Biochemical fractionation studies also revealed that Elmo1 was largely cytoplasmic, with minimal detection in nuclear extracts (Fig. 2Y Lanes 6,8,10 and 12). However, Med31 was detectable in both nuclear and cytoplasmic fractions (Fig. 2Y Lanes 7, 8, 11 and 12), consistent with the immunofluorescence imaging (Fig. 2J-O). The level of Med31 in the cytoplasmic fraction increased in the presence of Elmo1. These data suggest that the Elmo1:Med31 interaction occurs predominantly in the cytoplasm. To our knowledge, this is the first demonstration of a cytoplasmic binding partner of Med31.

Mice and humans express three Elmo homologs, Elmo1, Elmo2, and Elmo3. Elmo1 is ubiquitously expressed, with enriched expression in cells of the monocytes/macrophage lineage, while Elmo2 and Elmo3 have more restricted expression patterns [1]. Elmo1 and Elmo2 readily associated with Med31, while Elmo3 did not bind Med31 (Fig. S4A). Consistent with this result, coexpression of Med31 with Elmo1 or Elmo2 resulted in increased cytoplasmic localization of Med31 (Fig. S4E-J), while coexpression with Elmo3 did not (Fig. S4K-M). Collectively, these data reveal that Elmo1 and Elmo2 proteins promote the cytoplasmic localization of Med31, dependent upon the C-terminal PxxP motif-mediated binding to Med31.
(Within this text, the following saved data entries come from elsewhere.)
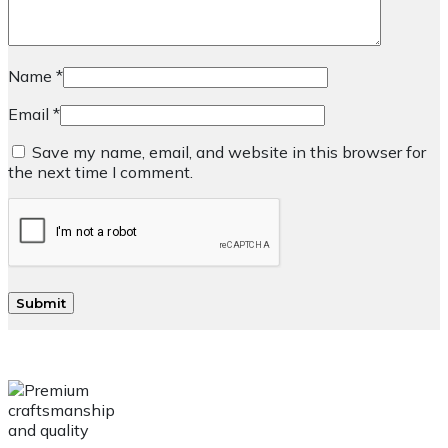
Name
*
Email
*
Save my name, email, and website in this browser for
the next time I comment.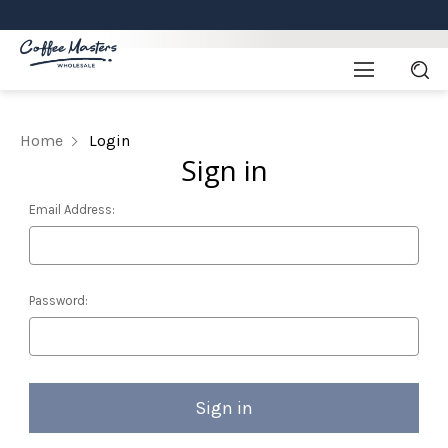
Home
Login
Sign in
Email Address:
Password: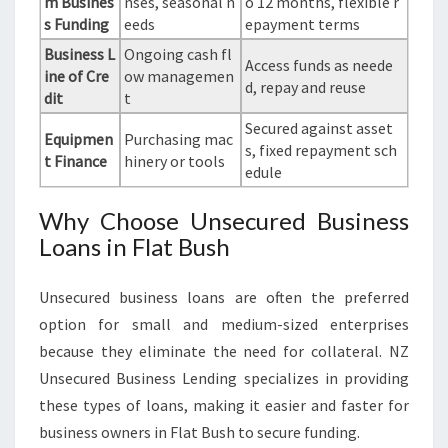
m Busines
nses, seasonal n
o 12 months, flexible r
s Funding
eeds
epayment terms
Business L
Ongoing cash fl
Access funds as neede
ine of Cre
ow managemen
d, repay and reuse
dit
t
Secured against asset
Equipmen
Purchasing mac
s, fixed repayment sch
t Finance
hinery or tools
edule
Why Choose Unsecured Business
Loans in Flat Bush
Unsecured business loans are often the preferred
option for small and medium-sized enterprises
because they eliminate the need for collateral. NZ
Unsecured Business Lending specializes in providing
these types of loans, making it easier and faster for
business owners in Flat Bush to secure funding.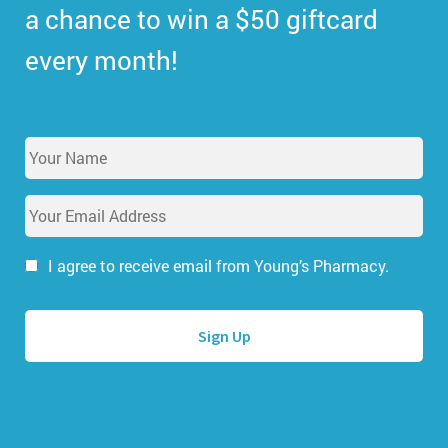
a chance to win a $50 giftcard
every month!
Y
o
u
E
r
m
N
a
a
i
I agree to receive email from Young’s Pharmacy.
m
l
e
A
*
d
d
r
e
s
s
*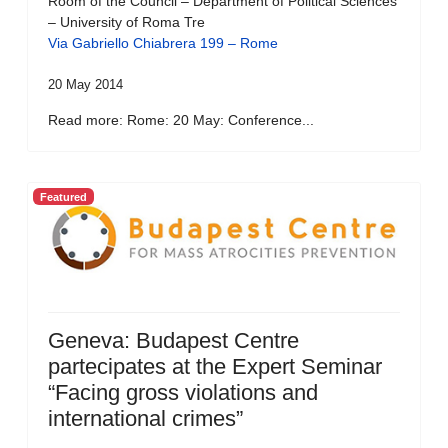
Room of the Council – Department of Political Sciences
– University of Roma Tre
Via Gabriello Chiabrera 199 – Rome
20 May 2014
Read more: Rome: 20 May: Conference...
Featured
Geneva: Budapest Centre
partecipates at the Expert Seminar
“Facing gross violations and
international crimes”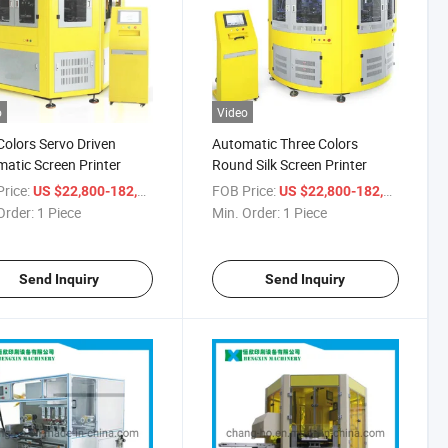
o
Video
olors Servo Driven
Automatic Three Colors
atic Screen Printer
Round Silk Screen Printer
rice:
/ Piece
FOB Price:
/ Piec
US $22,800-182,900
US $22,800-182,900
Order:
1 Piece
Min. Order:
1 Piece
Send Inquiry
Send Inquiry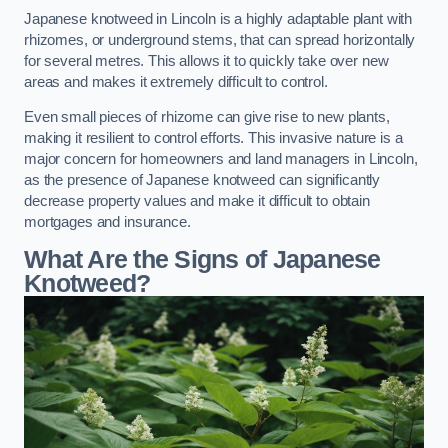
Japanese knotweed in Lincoln is a highly adaptable plant with
rhizomes, or underground stems, that can spread horizontally
for several metres. This allows it to quickly take over new
areas and makes it extremely difficult to control.
Even small pieces of rhizome can give rise to new plants,
making it resilient to control efforts. This invasive nature is a
major concern for homeowners and land managers in Lincoln,
as the presence of Japanese knotweed can significantly
decrease property values and make it difficult to obtain
mortgages and insurance.
What Are the Signs of Japanese
Knotweed?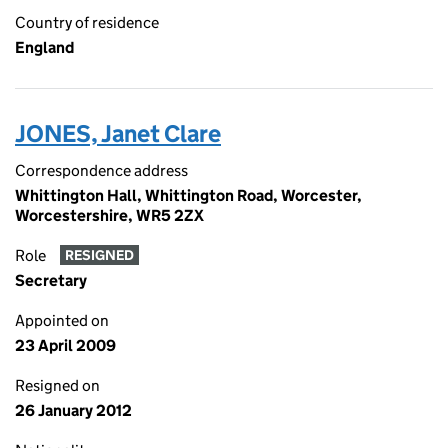
Country of residence
England
JONES, Janet Clare
Correspondence address
Whittington Hall, Whittington Road, Worcester,
Worcestershire, WR5 2ZX
Role
RESIGNED
Secretary
Appointed on
23 April 2009
Resigned on
26 January 2012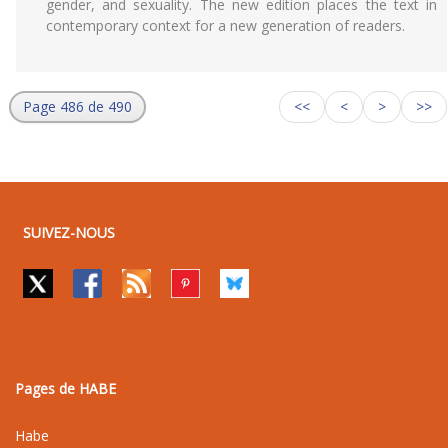
gender, and sexuality. The new edition places the text in
contemporary context for a new generation of readers.
Page 486 de 490
<<
<
>
>>
SUIVEZ-NOUS
Pages de HABE
Habe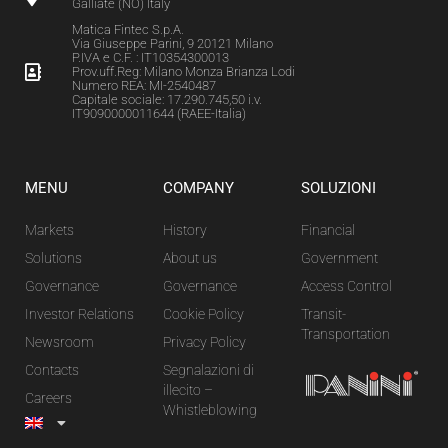
Galliate (NO) Italy
Matica Fintec S.p.A.
Via Giuseppe Parini, 9 20121 Milano
P.IVA e C.F. : IT10354300013
Prov.uff.Reg: Milano Monza Brianza Lodi
Numero REA: MI-2540487
Capitale sociale: 17.290.745,50 i.v.
IT9090000011644 (RAEE-Italia)
MENU
COMPANY
SOLUZIONI
Markets
History
Financial
Solutions
About us
Government
Governance
Governance
Access Control
Investor Relations
Cookie Policy
Transit-
Transportation
Newsroom
Privacy Policy
Contacts
Segnalazioni di
illecito –
Careers
Whistleblowing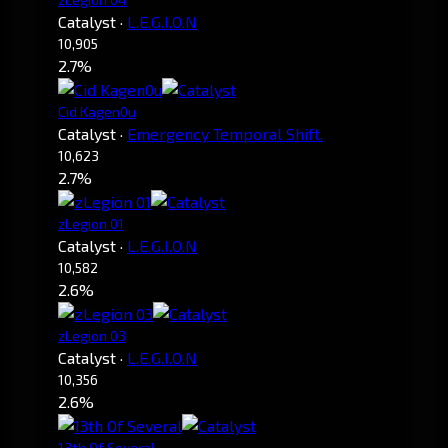
Catalyst
·
L.E.G.I.O.N
10,905
2.7%
Cid Kagen0u
Catalyst
·
Emergency Temporal Shift.
10,623
2.7%
zLegion 01
Catalyst
·
L.E.G.I.O.N
10,582
2.6%
zLegion 03
Catalyst
·
L.E.G.I.O.N
10,356
2.6%
13th Of Several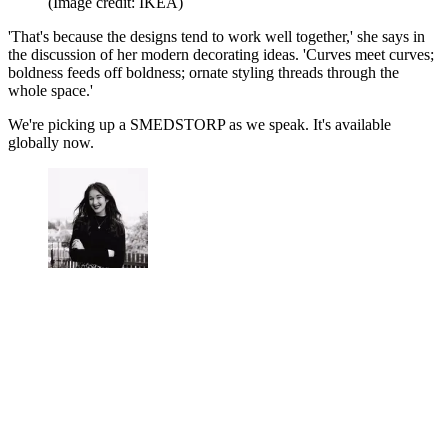
(Image credit: IKEA)
'That's because the designs tend to work well together,' she says in
the discussion of her modern decorating ideas. 'Curves meet curves;
boldness feeds off boldness; ornate styling threads through the
whole space.'
We're picking up a SMEDSTORP as we speak. It's
available
globally now.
Med31 and Elmo1 are required for specific gene expression of Il33 and Il10 during Salmonella infection

Previously in a Drosophila cell culture model, dMed31 was shown to be required for expression of lipopolysaccharide (LPS)- and heat shock-activated endogenous genes, but dispensable for transcription of synthetic promoters [19]. Recent studies have also revealed that BAI1, the membrane receptor upstream of Elmo1 can engage the LPS of Gram-negative bacteria [6], and that the BAI1:Elmo1 module can mediate uptake of these bacteria into macrophages. Therefore, we asked whether murine Med31 and Elmo1 play a role in LPS-activated gene expression in primary bone marrow-derived macrophages (BMDM). We performed siRNA-mediated knockdown of Elmo1, Med31, or both Elmo1 and Med31 in the BMDM. Forty-eight hours after siRNA transfection, Elmo1 transcript levels were reduced by ~ 85%, while Med31, transcript levels were reduced by ~ 60% (Fig. 3A). siRNA knockdown of Elmo1 did not result in the compensatory upregulation of Elmo2 (Table S1) observed in BMDM isolated from Elmo1–deficient mice [20], nor were Elmo3 transcript levels affected (Table S1). The siRNA-transfected BMDMs were then infected with the Gram-negative enteric pathogen Salmonella enterica serovar Typhimurium (with a ΔinvG bacterial strain that depends on Bai1-Elmo1-dependent cellular entry). After 6hr, we profiled the BMDM for 25 different gene transcripts, including genes encoding for cytokines, transcription factors, and cell cycle regulators via quantitative RT-PCR (qRT-PCR) (Table S2). We categorized the genes into three groups based on change in expression after Salmonella infection: genes whose expression was upregulated >2-fold from uninfected BMDMs, those whose expression was lowered >2-fold from uninfected BMDMs, and those genes that had no change in expression after infection.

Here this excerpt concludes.